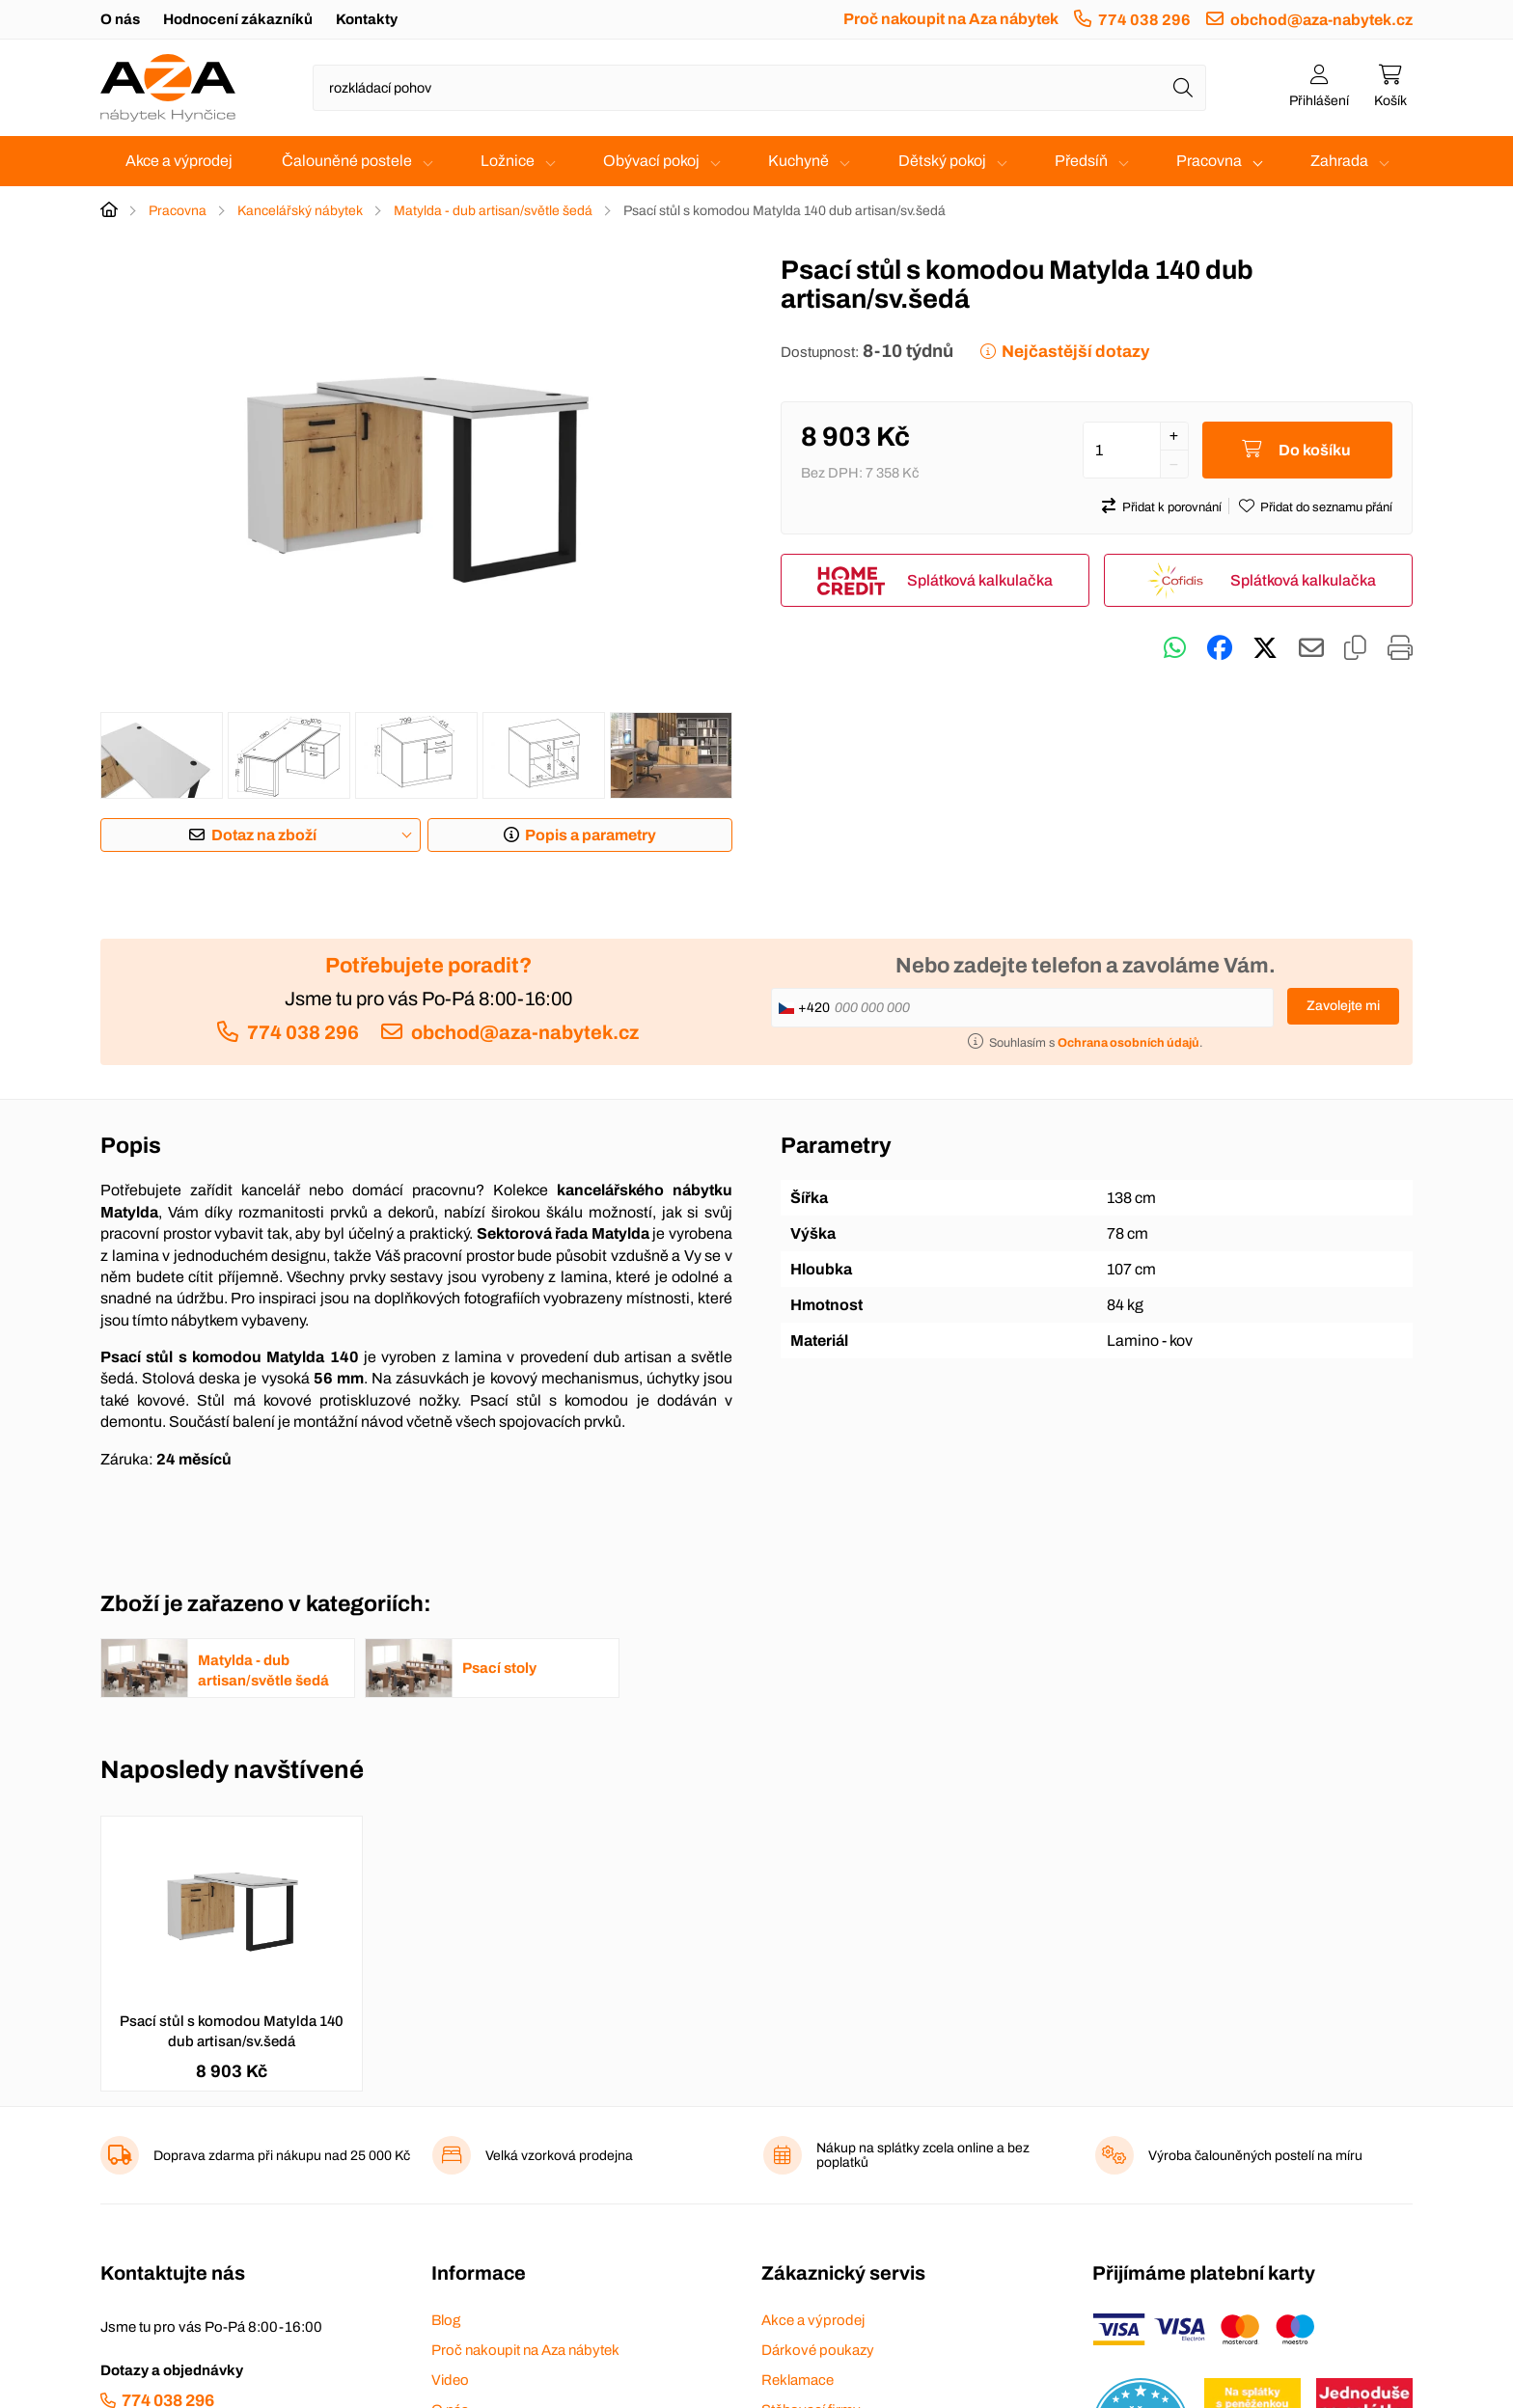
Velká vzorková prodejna (559, 2155)
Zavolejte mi (1343, 1006)
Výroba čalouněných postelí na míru (1255, 2155)
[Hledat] (1183, 88)
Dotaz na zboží (263, 835)
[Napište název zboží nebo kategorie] (759, 88)
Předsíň (1081, 160)
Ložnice (508, 160)
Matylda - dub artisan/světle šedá (493, 211)
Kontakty (367, 19)
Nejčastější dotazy (1075, 351)
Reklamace (797, 2380)
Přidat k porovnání (1172, 507)
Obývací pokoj (651, 160)
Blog (445, 2320)
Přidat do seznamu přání (1326, 507)
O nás (120, 19)
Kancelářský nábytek (300, 211)
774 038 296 (1144, 20)
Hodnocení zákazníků (238, 19)
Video (450, 2380)
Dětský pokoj (942, 160)
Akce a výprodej (179, 160)
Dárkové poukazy (817, 2350)
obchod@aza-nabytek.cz (1321, 20)
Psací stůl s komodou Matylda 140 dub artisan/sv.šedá (232, 2031)
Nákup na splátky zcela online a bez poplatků (923, 2155)
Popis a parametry (590, 835)
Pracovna (1209, 160)
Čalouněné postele (347, 160)
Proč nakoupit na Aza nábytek (951, 19)
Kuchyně (798, 160)
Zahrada (1339, 160)
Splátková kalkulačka (980, 580)
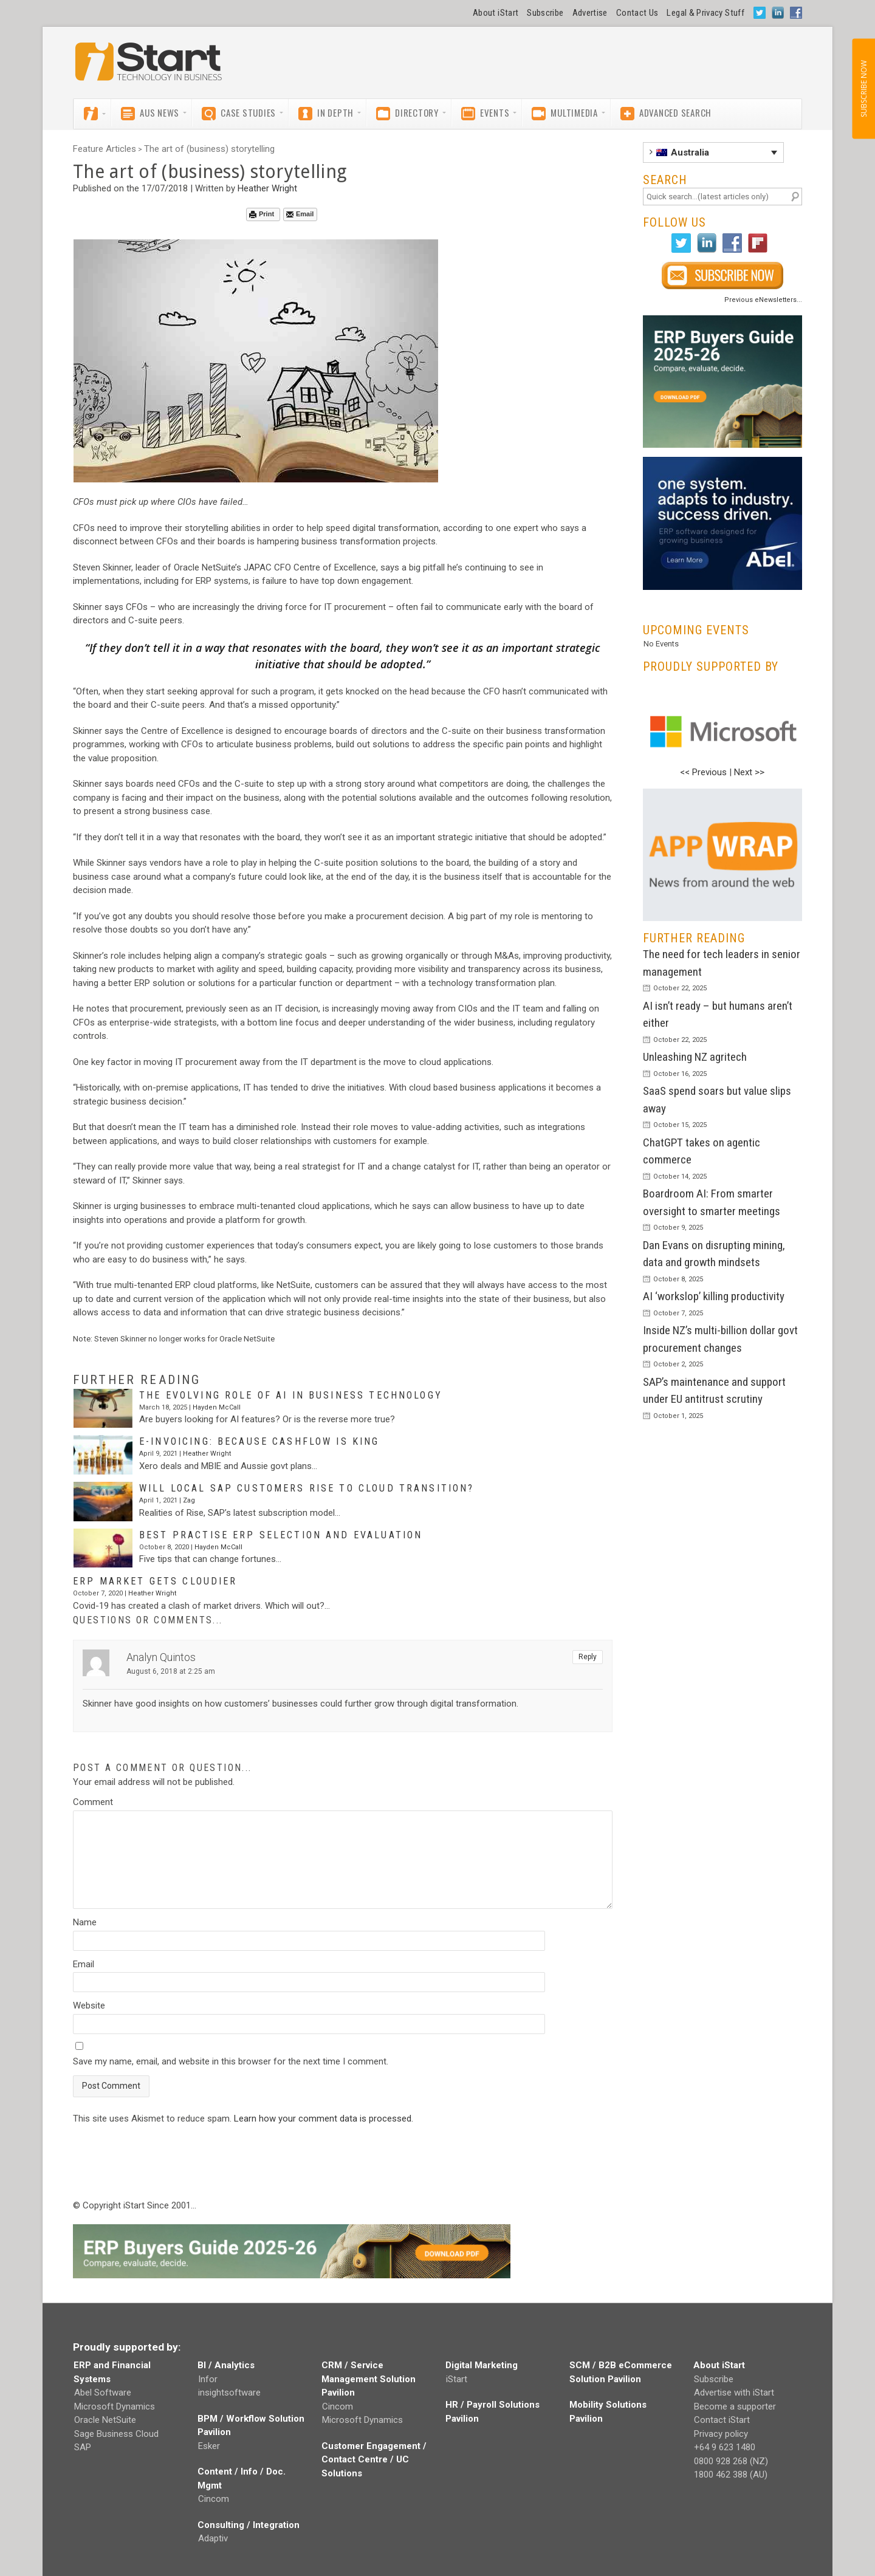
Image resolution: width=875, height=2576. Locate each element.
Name (85, 1922)
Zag (189, 1500)
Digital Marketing (481, 2365)
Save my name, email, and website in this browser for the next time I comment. (230, 2061)
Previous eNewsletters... (763, 300)
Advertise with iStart (734, 2392)
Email (300, 214)
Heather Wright (267, 188)
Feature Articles (104, 148)
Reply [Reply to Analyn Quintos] (587, 1657)
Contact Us (637, 12)
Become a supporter (735, 2406)
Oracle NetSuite (105, 2419)
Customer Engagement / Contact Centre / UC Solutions (374, 2460)
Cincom (213, 2498)
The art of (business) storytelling (209, 148)
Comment (93, 1802)
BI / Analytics (226, 2365)
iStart (456, 2379)
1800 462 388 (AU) (730, 2474)
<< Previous (703, 772)
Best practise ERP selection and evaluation (280, 1535)
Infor (208, 2379)
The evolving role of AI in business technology (290, 1395)
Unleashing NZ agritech (695, 1057)
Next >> (749, 772)
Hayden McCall (217, 1407)
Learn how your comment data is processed (322, 2118)
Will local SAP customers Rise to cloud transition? (307, 1488)
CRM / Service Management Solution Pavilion (368, 2379)
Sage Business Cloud (116, 2433)
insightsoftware (229, 2392)
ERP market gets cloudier (155, 1581)
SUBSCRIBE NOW (863, 88)
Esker (209, 2446)
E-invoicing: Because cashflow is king (259, 1441)
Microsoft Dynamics (114, 2406)
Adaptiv (213, 2538)
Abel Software (102, 2392)
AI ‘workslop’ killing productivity (713, 1296)
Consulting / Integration (248, 2524)
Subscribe (545, 12)
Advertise (590, 12)
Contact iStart (722, 2419)
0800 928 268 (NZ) (731, 2461)
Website (89, 2005)
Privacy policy (721, 2433)
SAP (82, 2447)
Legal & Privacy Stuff (705, 12)
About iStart (495, 12)
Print (261, 214)
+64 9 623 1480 (724, 2447)
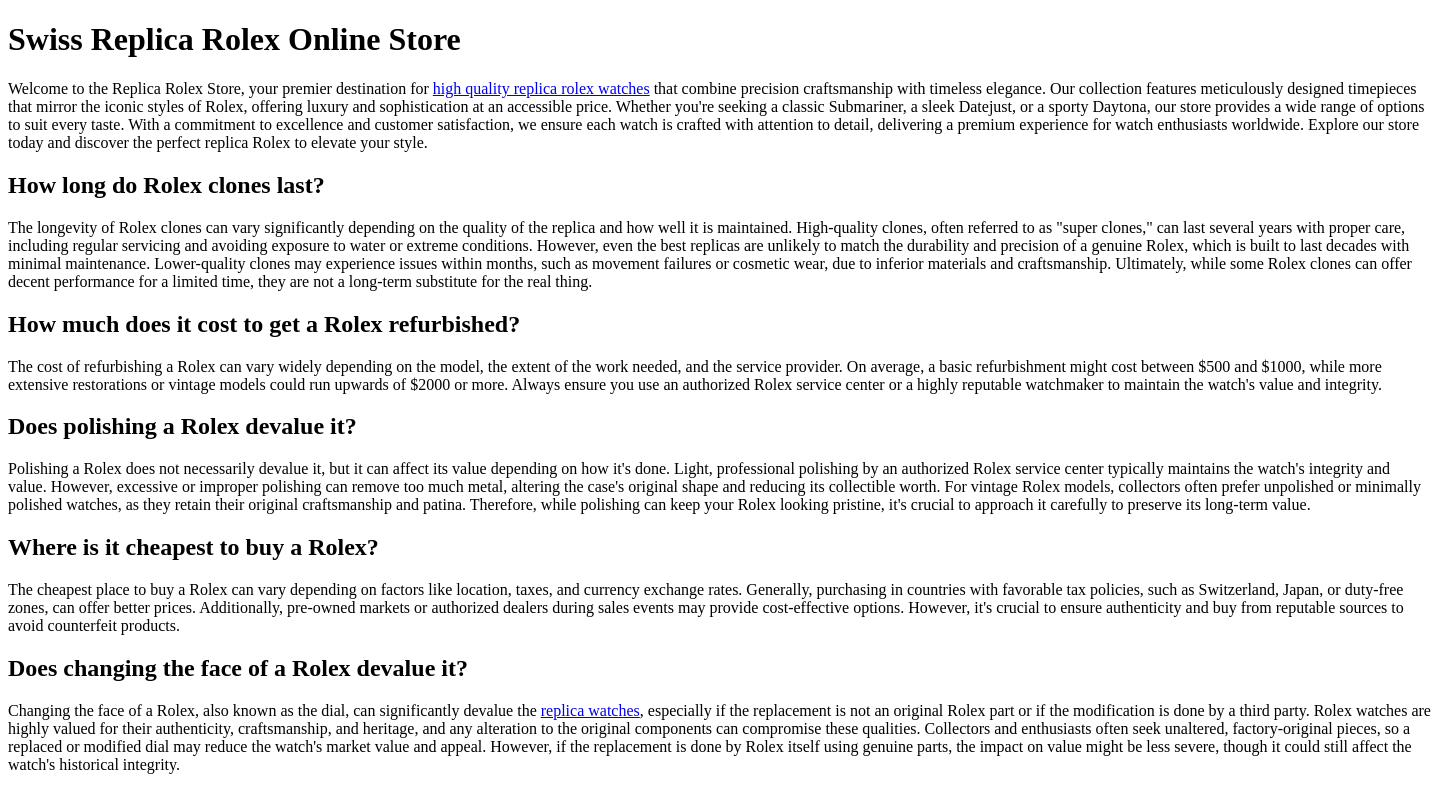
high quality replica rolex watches (541, 88)
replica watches (590, 710)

|---|

**What you are asked to do:** A single figure is required: the number of lines in the data above in which the word "iStart" appears.

**Response area:** 4